У капитана по скулам румянец потек, он что-то сказать хочет, но что скажешь, когда ефрейтор кругом прав, когда он уже не ефрейтор, а просто Зыбин Алексей Андреевич, одна тысяча девятьсот двадцать второго года рождения. На солдат взглядываю: кое-кто одобряет ефрейтора, а кое-кто нет. Я не то чтобы одобряю, но и не осуждаю. Свои погоны я сниму, и сниму аккуратно, пыль обдую. Пускай на память остаются. Тем более что один погон, левый, у меня особенный. Малиновый кант на нем пулей порван. Погон у меня приподнимается, когда я плечом шевелю. Вот по нему и шуранула пуля. Если бы немец чуть ниже взял, то амба бы мне.

— Всего вам хорошего, товарищ капитан! — говорит ефрейтор. Нормально говорит, без подначки. — И вам, братва, всего наилучшего! — Ефрейтор делает ручкой и идет вразвалочку к воротам — сват королю, брат министру.

Капитан исчезает, а солдаты колготню начинают. Одни осуждают ефрейтора, другие возражают:

— Чего там? Правильно врезал. Может, у него война в самых печенках сидит.

Ну и состояние! Одной ногой дома, в Москве, другой — в прежней жизни, в армии. Утром прогнешься и долго не можешь сообразить, где ты.
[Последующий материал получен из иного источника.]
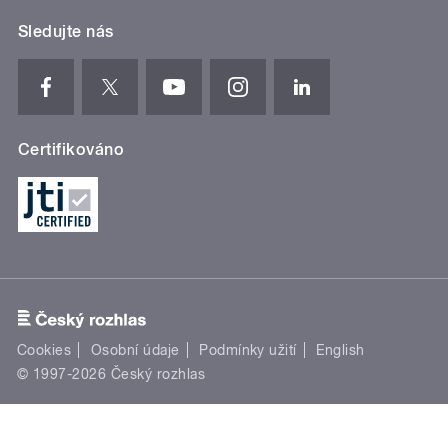
Sledujte nás
Certifikováno
Cookies
Osobní údaje
Podmínky užití
English
© 1997-2026 Český rozhlas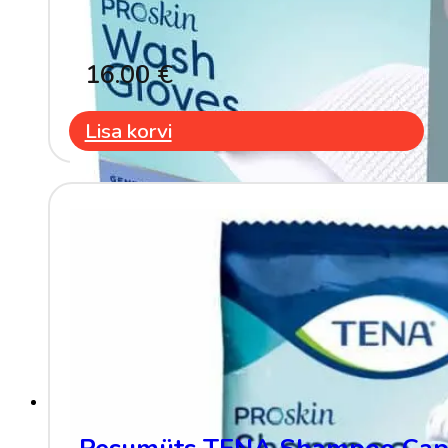
16.00
€
Lisa korvi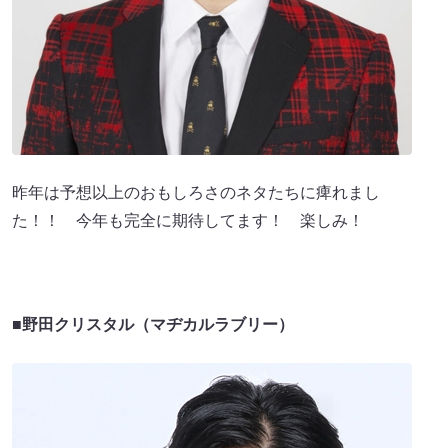
昨年は予想以上のおもしろさのネタたちに痺れまし
た！！ 今年も完全に期待してます！ 楽しみ！
■野田クリスタル（マヂカルラブリー）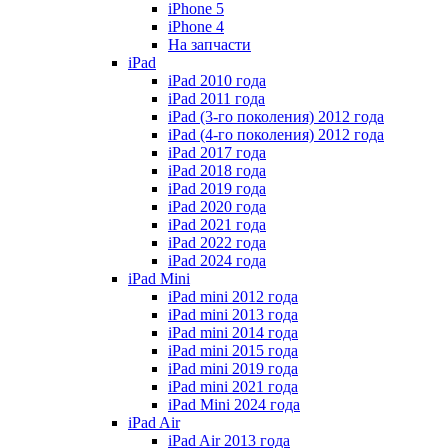
iPhone 5
iPhone 4
На запчасти
iPad
iPad 2010 года
iPad 2011 года
iPad (3-го поколения) 2012 года
iPad (4-го поколения) 2012 года
iPad 2017 года
iPad 2018 года
iPad 2019 года
iPad 2020 года
iPad 2021 года
iPad 2022 года
iPad 2024 года
iPad Mini
iPad mini 2012 года
iPad mini 2013 года
iPad mini 2014 года
iPad mini 2015 года
iPad mini 2019 года
iPad mini 2021 года
iPad Mini 2024 года
iPad Air
iPad Air 2013 года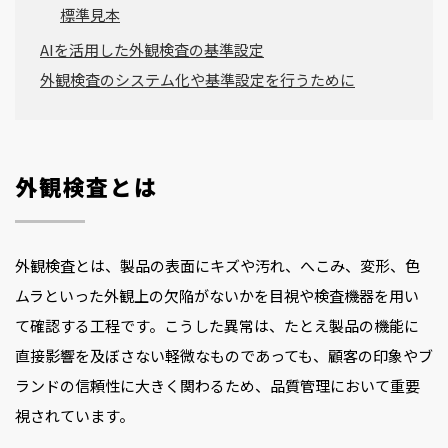
標準見本
AIを活用した外観検査の基準設定
外観検査のシステム化や基準設定を行うために
外観検査とは
外観検査とは、製品の表面にキズや汚れ、へこみ、変形、色
ムラといった外観上の欠陥がないかを目視や検査機器を用い
て確認する工程です。こうした異常は、たとえ製品の機能に
直接影響を及ぼさない軽微なものであっても、顧客の印象やブ
ランドの信頼性に大きく関わるため、品質管理において重要
視されています。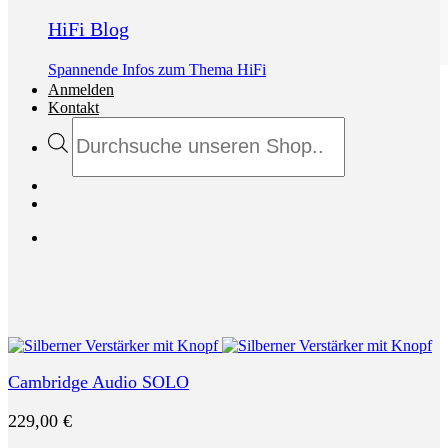
HiFi Blog
Spannende Infos zum Thema HiFi
Anmelden
Kontakt
Products
search
Cambridge Audio SOLO
229,00
€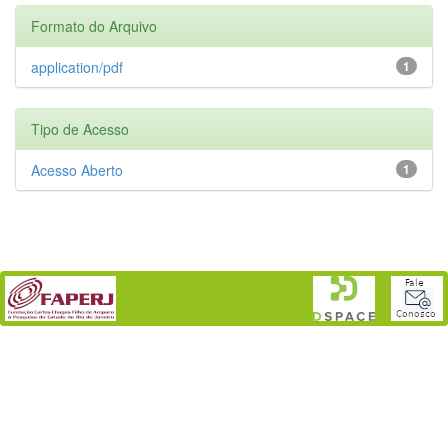
Formato do Arquivo
application/pdf
1
Tipo de Acesso
Acesso Aberto
1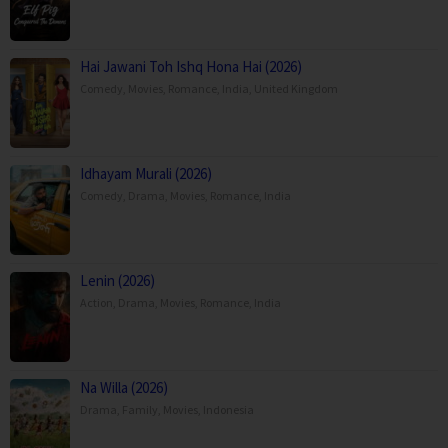
Hai Jawani Toh Ishq Hona Hai (2026)
Comedy
,
Movies
,
Romance
,
India
,
United Kingdom
Idhayam Murali (2026)
Comedy
,
Drama
,
Movies
,
Romance
,
India
Lenin (2026)
Action
,
Drama
,
Movies
,
Romance
,
India
Na Willa (2026)
Drama
,
Family
,
Movies
,
Indonesia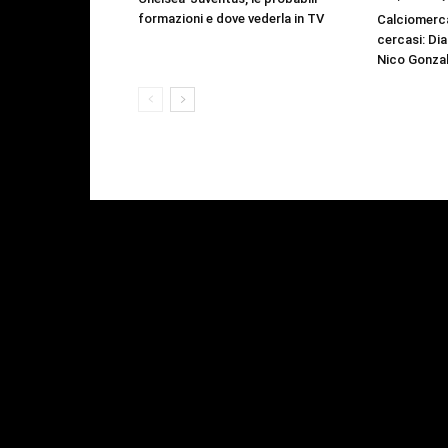
formazioni e dove vederla in TV
Calciomerca
cercasi: Dia
Nico Gonzal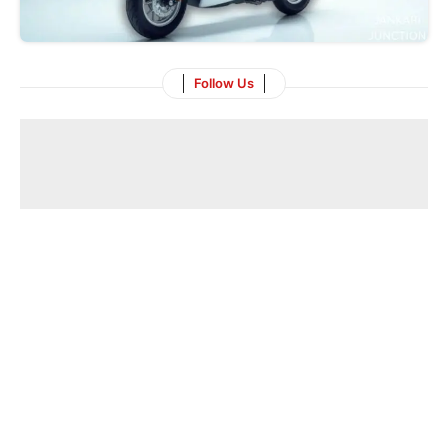
Follow Us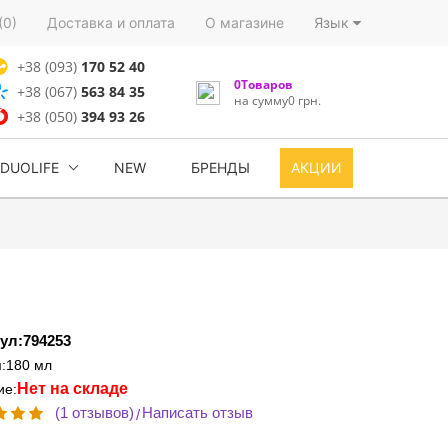
(0)
Доставка и оплата
О магазине
Язык
+38 (093)
170 52 40
0Товаров
+38 (067)
563 84 35
на сумму0 грн.
+38 (050)
394 93 26
DUOLIFE
NEW
БРЕНДЫ
АКЦИИ
ул:794253
:180 мл
Нет на складе
ие:
(1 отзывов)
Написать отзыв
/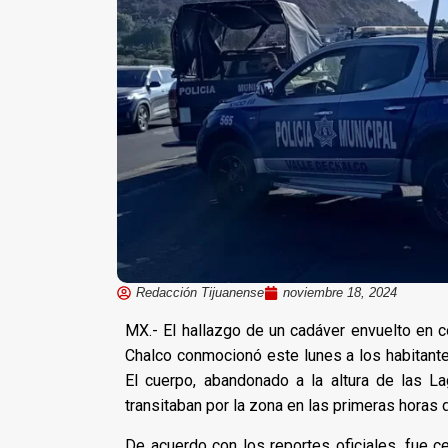
Redacción Tijuanense
noviembre 18, 2024
MX.- El hallazgo de un cadáver envuelto en co
Chalco conmocionó este lunes a los habitante
El cuerpo, abandonado a la altura de las L
transitaban por la zona en las primeras horas d
De acuerdo con los reportes oficiales, fue 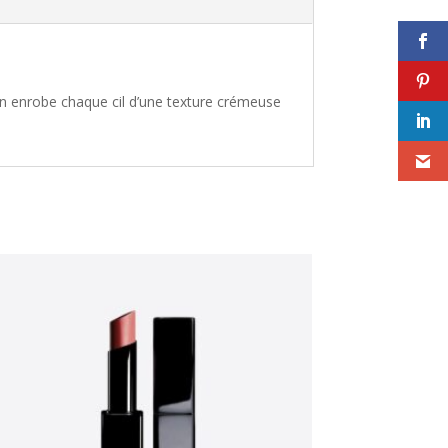
on enrobe chaque cil d’une texture crémeuse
Лежишь с открытыми глазами и ждешь: сейчас проскрипят сапоги и дневальный крикнет:

— Подъем!

Пока на мне военная одежда: сапоги, гимнастерка, галифе, шинель, шапка-ушанка. Но скоро шинель побоку — мне уже пальто шьется. Вернее, перешивается. После дяди-ополченца, старого холостяка, отличное пальто осталось: коричневый драп высшего качества. Катюша, соседка, уже третий день трудится. Придет с работы и до самой ночи порет, кроит, пьет. Мне слышно, как стучит ее швейная машинка. Есть в этом стуке что-то от автоматных очередей. Впрочем, это, может, только кажется мне. Я теперь любой звук сравниваю то с выстрелами, то со взрывами, то с лязгом танковых гусениц — короче говоря, с тем, что издает война.